Yup, they’re back too… in one of the considerably more welcome reunions of recent times, Throwing Muses, the barbed Boston lot who rendered me, “as excited as a kid at an airport,” on my first sighting, some 22½ years ago (yipe!), have joined the reunion gravy train. This burst of activity coincides with the 25th Anniversary (double yipe!) of their debut album, a real game-changing and worthily “Classic” record which saw vocalist/ inspiration Kristen Hersh and her band arrive, teenaged yet fully formed, without any recognisable antecedents, sounding other-worldly in their melange of melody and malevolence. It takes a special band to drag me up to London on a wild Autumn Wednesday night, a band exactly like Throwing Muses!

And I wasn’t alone; long-time fellow fans Beef and Ady (Ady taking a very late call on this one, with me booking his ticket this afternoon!) joined me for this one. Picked the boys up smartly at 5.15, then had a nasty traffic, breakdown (not me!) and weather-delayed journey to the Smoke, parking up opposite Bush Hall at ¼ to 8 and wandering in just as first act Special Benny rounded off their set. Chatted at the back bar and bought merch (signed copies of Kristen’s book! Result!) during main support The Spectrals’ inauspicious tom-tom drum dominated 60’s set, and then took a good viewing spot stage right on a rapidly-filling and anticipatory floor for the entrance of the Muses at the witching hour, 9.20.

This Muses trio of Kristin, still tiny and waif-like, libidinous and dextrous bassist Bernard Georges, and long-time drummer David Narcizo, dynamic as ever, wandered casually onstage and eased into opener “Soul Soldier” to devotional applause. A splendid opening salvo included a rollercoaster ride of snarling menace through “Garoux Des Larmes” and the undulating caterpillar crawl bassline of 2003’s “Speed And Sleep”, Kristen challenging a punter’s cheer during the intro with, “you do NOT own that record!” Then “Bright Yellow Gun” saw Kristen, static yet mesmerizingly intense throughout, head bobbing in her usual infinity pattern, roar, lioness-like, through a surprisingly strident and savage version of what I’d previously considered a light, almost throwaway “pop” Muses song. Wrong, boy…
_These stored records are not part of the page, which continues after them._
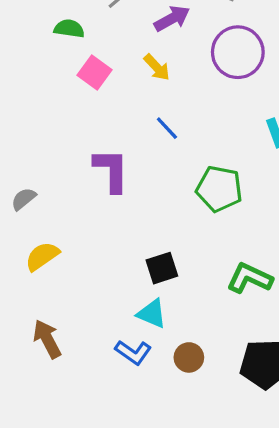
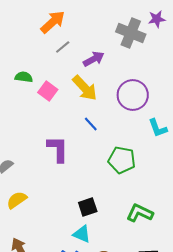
green semicircle: (69, 29) -> (24, 77), moved
purple circle: (238, 52) -> (133, 95), moved
yellow arrow: (157, 67) -> (85, 88), size x1.6

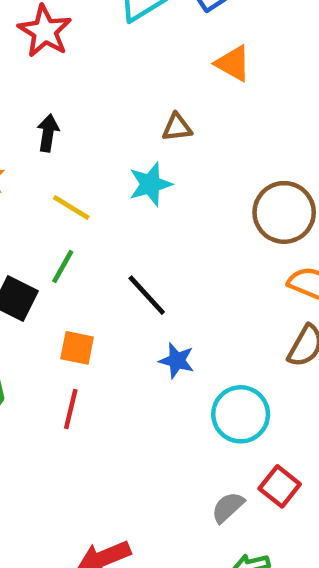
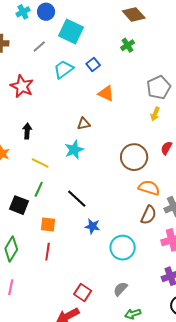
red square: (280, 486) -> (83, 293), moved

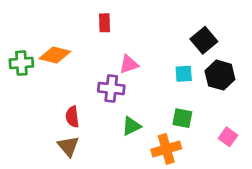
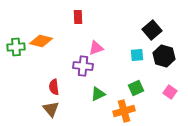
green square: (182, 118) -> (136, 88), turned -35
pink square: (228, 137) -> (170, 92), moved

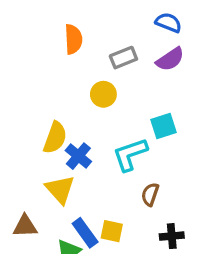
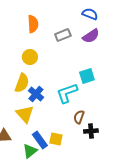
yellow circle: (103, 94) -> (30, 57), moved
black cross: (172, 236) -> (91, 131), moved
A bit of banter with a punter shouting for “Fish” saw Kristen reply, “If I had a fish I’d give it to you! Someone gave me some homemade sushi though – how do you do that? I can barely make toast!” She then snarled the lyric of a subsequent titanic “Hate My Way” as if thoroughly disgusted by what she was being forced to sing. For me, thereafter, the set lost a little momentum, as the sound wavered and too many mid-paced little monsters seemed to be subsumed in the Empire’s echoing expanse, the sound suffering accordingly. However the set roared back with a vengeance, with a fabulously strident and seething “Vicky’s Box”, by which point I was down the front in a mini moshpit, screaming along for all I was worth. “Bea” completed a stunning recovery for the set, leaving us hungry for more.
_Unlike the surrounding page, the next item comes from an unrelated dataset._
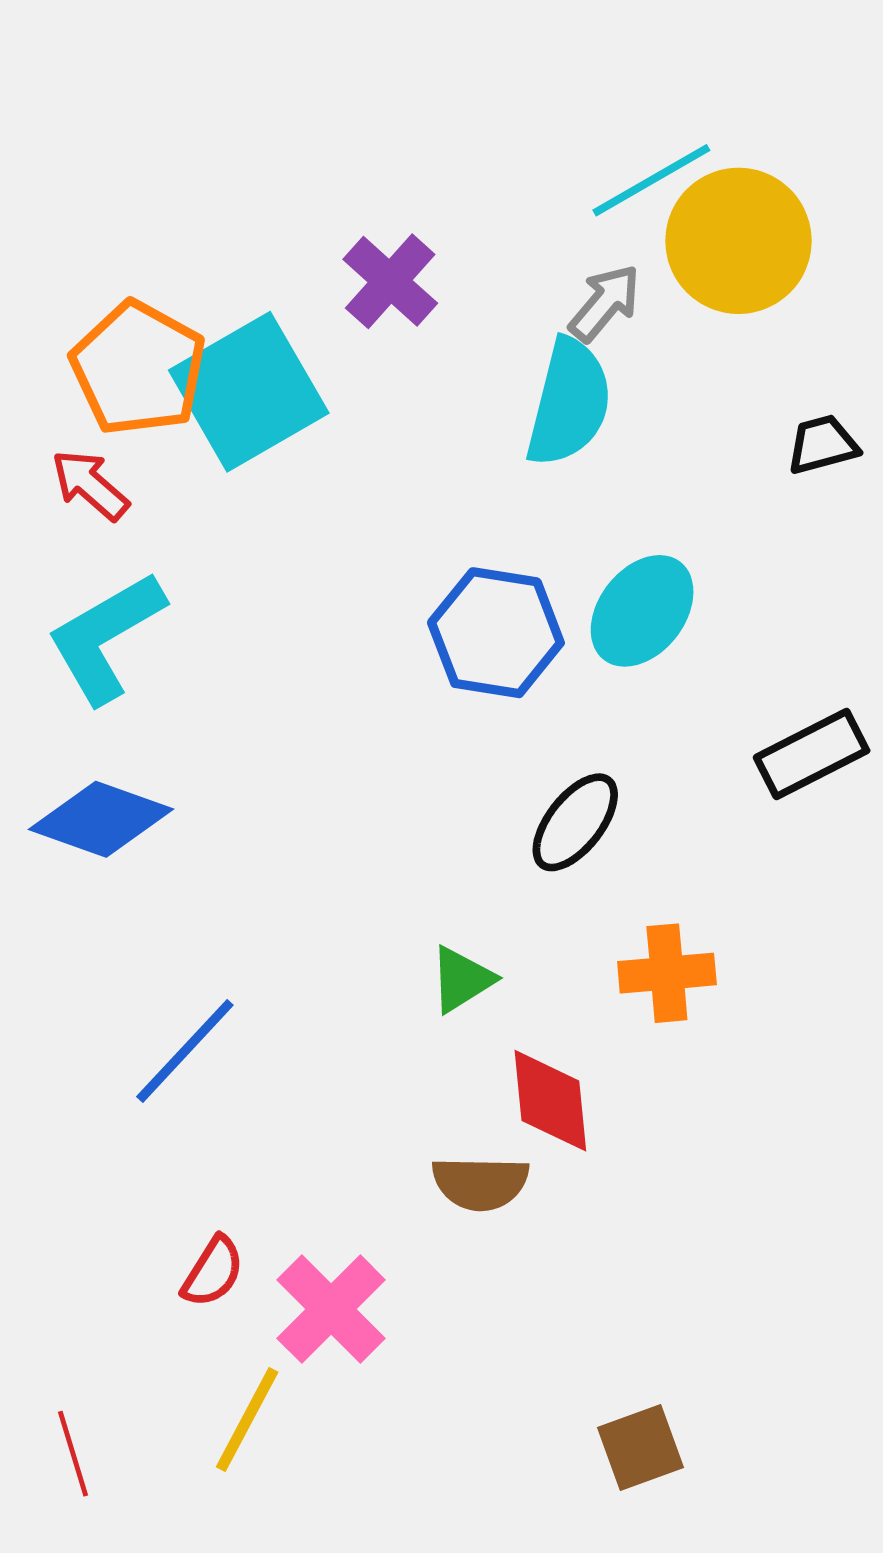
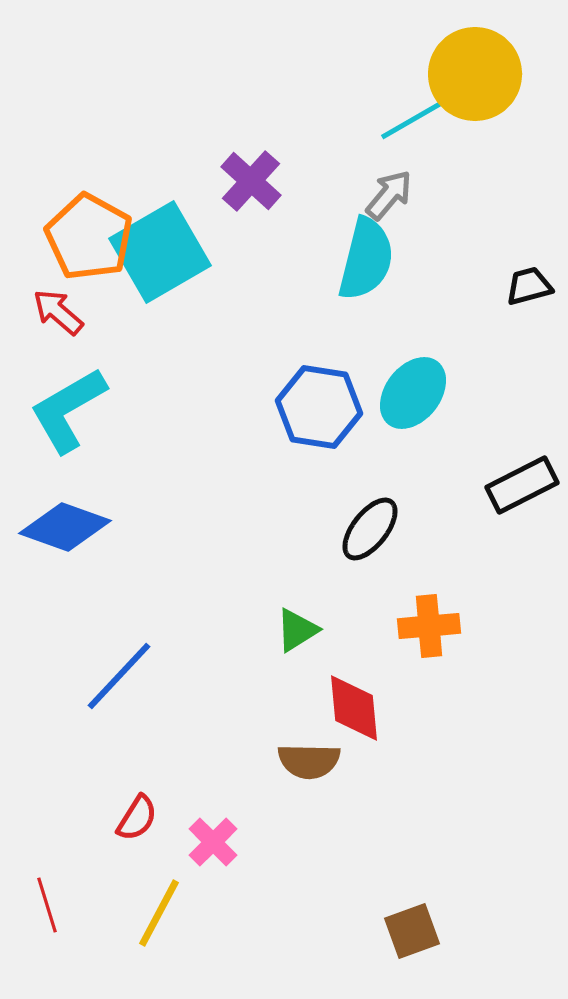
yellow circle: (738, 241) -> (475, 74), moved
pink cross: (331, 1309) -> (213, 842), size x0.7
red line: (73, 1454) -> (47, 905), moved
And the "Fish” guy got his reward, as Kristen delivered a shimmering acoustic solo “Fish”, before a magnificent “Mania”, preceded by a lengthy and quirky tale of Marie, a blind college contemporary of Kristen’s. “Mania” itself was stunning in its’ beautiful ferocity, and prompted a second encore (“it’s totally not fucking Wednesday anymore!” being Kristen’s response to this!) of “Devil’s Roof”, climaxing another remarkable 2011 resurrection. I got my reward as well, grabbing “official” set-list No. 500 (!) after a brilliant evening in the company of one of the most unique, pioneering talents in rock, now thankfully fully restored. Kristen Hersh, thank you.